- _PROBLEM REQUIREMENTS_:
What the task requires is an exact printout of the listing below, pictures excluded.

============

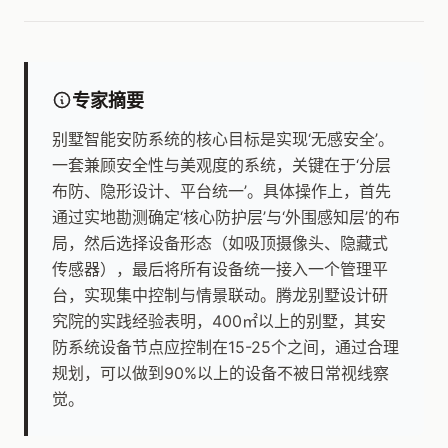
专家摘要
别墅智能安防系统的核心目标是实现‘无感安全’。
一套兼顾安全性与美观度的系统，关键在于‘分层
布防、隐形设计、平台统一’。具体操作上，首先
通过实地勘测确定‘核心防护层’与‘外围感知层’的布
局，然后选择设备形态（如吸顶摄像头、隐藏式
传感器），最后将所有设备统一接入一个管理平
台，实现集中控制与情景联动。腾龙别墅设计研
究院的实践经验表明，400㎡以上的别墅，其安
防系统设备节点应控制在15-25个之间，通过合理
规划，可以做到90%以上的设备不被日常视线察
觉。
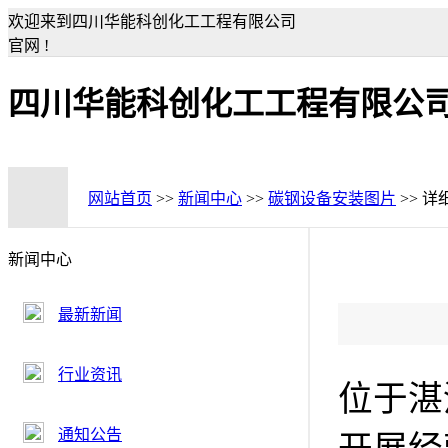
欢迎来到四川华能科创化工工程有限公司
官网 !
四川华能科创化工工程有限公
网站首页
>>
新闻中心
>>
碳钢设备安装图片
>> 详
新闻中心
最新新闻
行业资讯
位于湛
通知公告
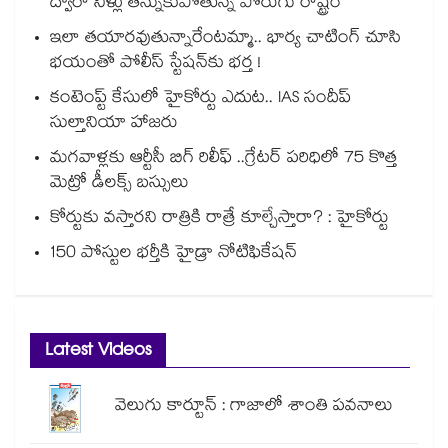
ద్వారా నీళ్లు తన్నుకుపోతున్న పొరుగు రాష్ట్రం
ఇలా తయారవుతున్నారేంటమ్మా.. భార్య చాటింగ్ చూసి
భయంతో పోలీస్ స్టేషన్⁫కు భర్త !
కంటెంప్ట్ కేసులో హైకోర్టు ఎదుట.. IAS సందీప్
సుల్తానియా హాజరు
మగవాళ్లకు ఆర్టీసీ బిగ్ రిలీఫ్ ..గ్రేటర్ పరిధిలో 75 కొత్త
మెట్రో డీలక్స్ బస్సులు
కోర్టుకు వస్తారని రాత్రికి రాత్రే కూల్చేస్తారా? : హైకోర్టు
150 పోస్టుల భర్తీకి హైడ్రా నోటిఫికేషన్
Latest Videos
వెలుగు కార్టూన్ : గాజాలో శాంతి పవనాలు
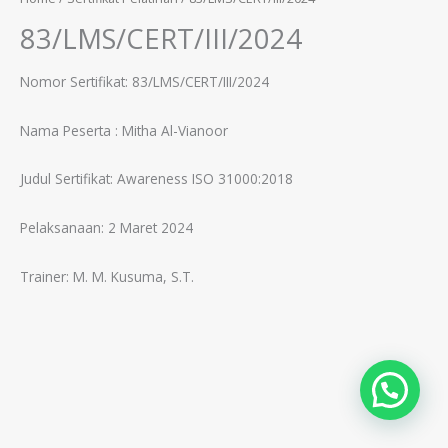
83/LMS/CERT/III/2024
Nomor Sertifikat: 83/LMS/CERT/III/2024
Nama Peserta :
Mitha Al-Vianoor
Judul Sertifikat:
Awareness ISO 31000:2018
Pelaksanaan: 2 Maret 2024
Trainer: M. M. Kusuma, S.T.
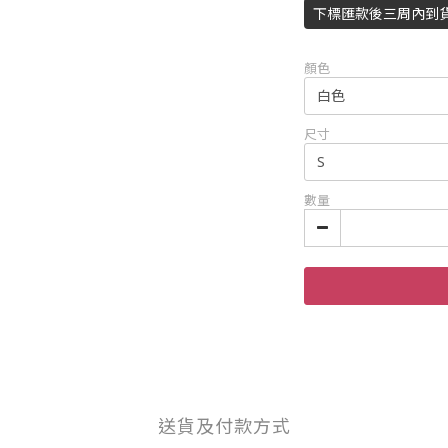
下標匯款後三周內到
顏色
尺寸
數量
送貨及付款方式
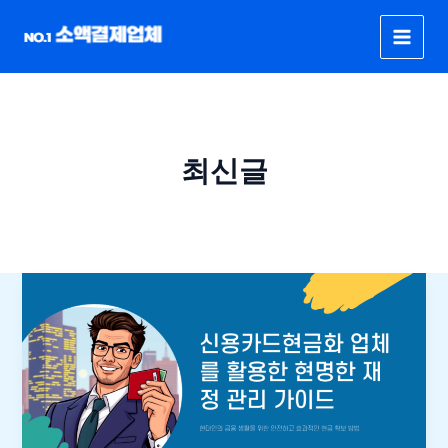
콘
텐
츠
로
건
너
뛰
최신글
기
신
뢰
도
높
은
소
액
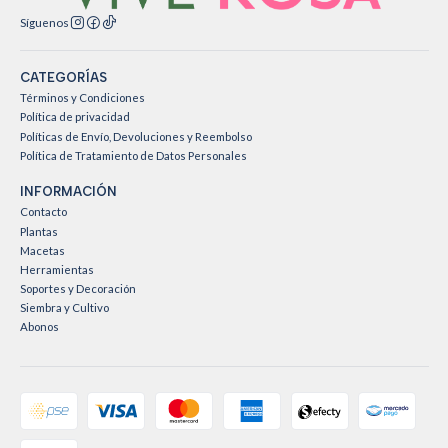
Síguenos
CATEGORÍAS
Términos y Condiciones
Política de privacidad
Políticas de Envío, Devoluciones y Reembolso
Política de Tratamiento de Datos Personales
INFORMACIÓN
Contacto
Plantas
Macetas
Herramientas
Soportes y Decoración
Siembra y Cultivo
Abonos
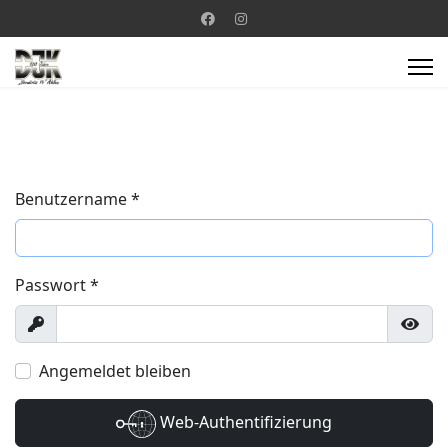
Benutzername
*
Passwort
*
Anzeigen
Pass
Angemeldet bleiben
Web-Authentifizierung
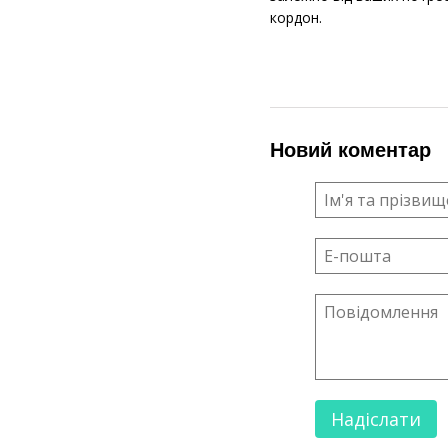
кордон.
Новий коментар
Надіслати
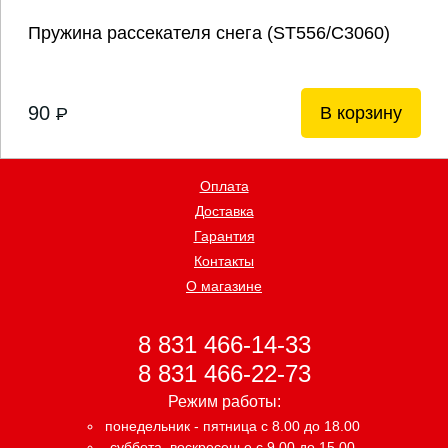
Пружина рассекателя снега (ST556/С3060)
90
В корзину
P
Оплата
Доставка
Гарантия
Контакты
О магазине
8 831 466-14-33
8 831 466-22-73
Режим работы:
понедельник - пятница с 8.00 до 18.00
суббота, воскресенье с 9.00 до 15.00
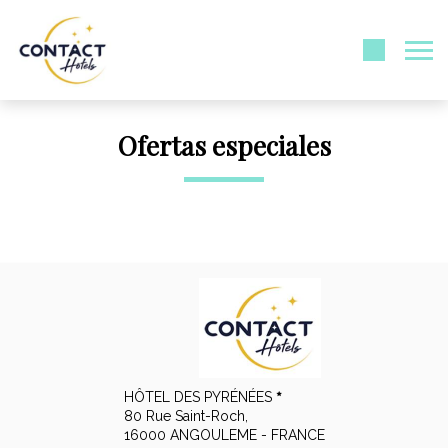
Ofertas especiales
HÔTEL DES PYRÉNÉES
80 Rue Saint-Roch,
16000 ANGOULEME - FRANCE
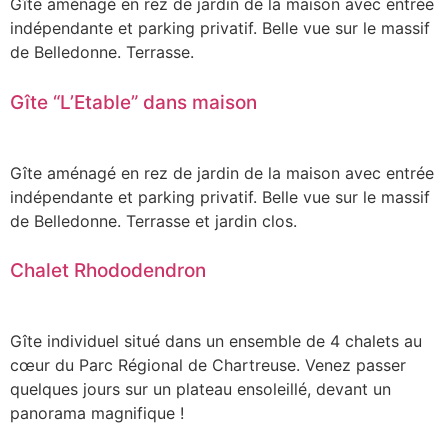
Gîte aménagé en rez de jardin de la maison avec entrée
indépendante et parking privatif. Belle vue sur le massif
de Belledonne. Terrasse.
Gîte “L’Etable” dans maison
Gîte aménagé en rez de jardin de la maison avec entrée
indépendante et parking privatif. Belle vue sur le massif
de Belledonne. Terrasse et jardin clos.
Chalet Rhododendron
Gîte individuel situé dans un ensemble de 4 chalets au
cœur du Parc Régional de Chartreuse. Venez passer
quelques jours sur un plateau ensoleillé, devant un
panorama magnifique !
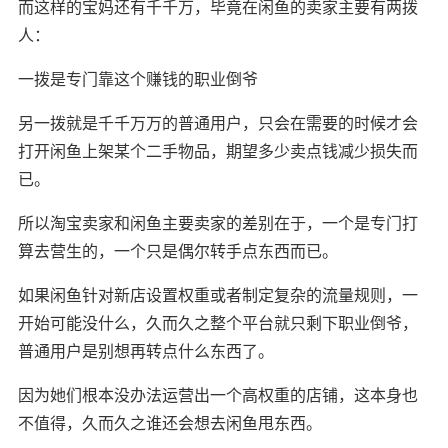
而这样的宝妈还有千千万，毕竟在闲鱼的卖家主要有两拨
人：
一拨是专门靠这个赚钱的职业倒爷
另一拨就是千千万万的普通用户，只会在需要的时候才会
打开闲鱼上架某个二手物品，期望多少卖点钱减少损失而
已。
所以淘宝卖家和闲鱼主要卖家的差别在于，一个是专门打
算去营生的，一个只是偶尔转手点东西而已。
如果闲鱼针对新店设置权重或者制定复杂的流量规则，一
开始可能没什么，久而久之整个平台就只剩下职业倒爷，
普通用户是别想再转点什么东西了。
因为她们根本没办法运营出一个高权重的店铺，这本身也
不值得，久而久之谁还会想去闲鱼甩东西。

============

- _WRITTEN SOLUTION_:
专家摘要
别墅智能安防系统的核心目标是实现‘无感安全’。
一套兼顾安全性与美观度的系统，关键在于‘分层
布防、隐形设计、平台统一’。具体操作上，首先
通过实地勘测确定‘核心防护层’与‘外围感知层’的布
局，然后选择设备形态（如吸顶摄像头、隐藏式
传感器），最后将所有设备统一接入一个管理平
台，实现集中控制与情景联动。腾龙别墅设计研
究院的实践经验表明，400㎡以上的别墅，其安
防系统设备节点应控制在15-25个之间，通过合理
规划，可以做到90%以上的设备不被日常视线察
觉。
欢迎来到四川华能科创化工工程有限公司
官网 !
四川华能科创化工工程有限公
网站首页
>>
新闻中心
>>
碳钢设备安装图片
>> 详
新闻中心
最新新闻
行业资讯
位于湛
通知公告
ద్వారా నీళ్లు తన్నుకుపోతున్న పొరుగు రాష్ట్రం
ఇలా తయారవుతున్నారేంటమ్మా.. భార్య చాటింగ్ చూసి
భయంతో పోలీస్ స్టేషన్⁫కు భర్త !
కంటెంప్ట్ కేసులో హైకోర్టు ఎదుట.. IAS సందీప్
సుల్తానియా హాజరు
మగవాళ్లకు ఆర్టీసీ బిగ్ రిలీఫ్ ..గ్రేటర్ పరిధిలో 75 కొత్త
మెట్రో డీలక్స్ బస్సులు
కోర్టుకు వస్తారని రాత్రికి రాత్రే కూల్చేస్తారా? : హైకోర్టు
150 పోస్టుల భర్తీకి హైడ్రా నోటిఫికేషన్
Latest Videos
వెలుగు కార్టూన్ : గాజాలో శాంతి పవనాలు
83/LMS/CERT/III/2024
Nomor Sertifikat: 83/LMS/CERT/III/2024
Nama Peserta :
Mitha Al-Vianoor
Judul Sertifikat:
Awareness ISO 31000:2018
Pelaksanaan: 2 Maret 2024
Trainer: M. M. Kusuma, S.T.
下標匯款後三周內到
顏色
尺寸
數量
送貨及付款方式
콘
텐
츠
로
건
너
뛰
최신글
기
신
뢰
도
높
은
소
액
Síguenos
CATEGORÍAS
Términos y Condiciones
Política de privacidad
Políticas de Envío, Devoluciones y Reembolso
Política de Tratamiento de Datos Personales
INFORMACIÓN
Contacto
Plantas
Macetas
Herramientas
Soportes y Decoración
Siembra y Cultivo
Abonos
Benutzername
*
Passwort
*
Anzeigen
Pass
Angemeldet bleiben
Web-Authentifizierung
кордон.
Новий коментар
Надіслати
Пружина рассекателя снега (ST556/С3060)
90
В корзину
P
Оплата
Доставка
Гарантия
Контакты
О магазине
8 831 466-14-33
8 831 466-22-73
Режим работы:
понедельник - пятница с 8.00 до 18.00
суббота, воскресенье с 9.00 до 15.00
Ofertas especiales
HÔTEL DES PYRÉNÉES
80 Rue Saint-Roch,
16000 ANGOULEME - FRANCE
Gîte aménagé en rez de jardin de la maison avec entrée
indépendante et parking privatif. Belle vue sur le massif
de Belledonne. Terrasse.
Gîte “L’Etable” dans maison
Gîte aménagé en rez de jardin de la maison avec entrée
indépendante et parking privatif. Belle vue sur le massif
de Belledonne. Terrasse et jardin clos.
Chalet Rhododendron
Gîte individuel situé dans un ensemble de 4 chalets au
cœur du Parc Régional de Chartreuse. Venez passer
quelques jours sur un plateau ensoleillé, devant un
panorama magnifique !
而这样的宝妈还有千千万，毕竟在闲鱼的卖家主要有两拨
人：
一拨是专门靠这个赚钱的职业倒爷
另一拨就是千千万万的普通用户，只会在需要的时候才会
打开闲鱼上架某个二手物品，期望多少卖点钱减少损失而
已。
所以淘宝卖家和闲鱼主要卖家的差别在于，一个是专门打
算去营生的，一个只是偶尔转手点东西而已。
如果闲鱼针对新店设置权重或者制定复杂的流量规则，一
开始可能没什么，久而久之整个平台就只剩下职业倒爷，
普通用户是别想再转点什么东西了。
因为她们根本没办法运营出一个高权重的店铺，这本身也
不值得，久而久之谁还会想去闲鱼甩东西。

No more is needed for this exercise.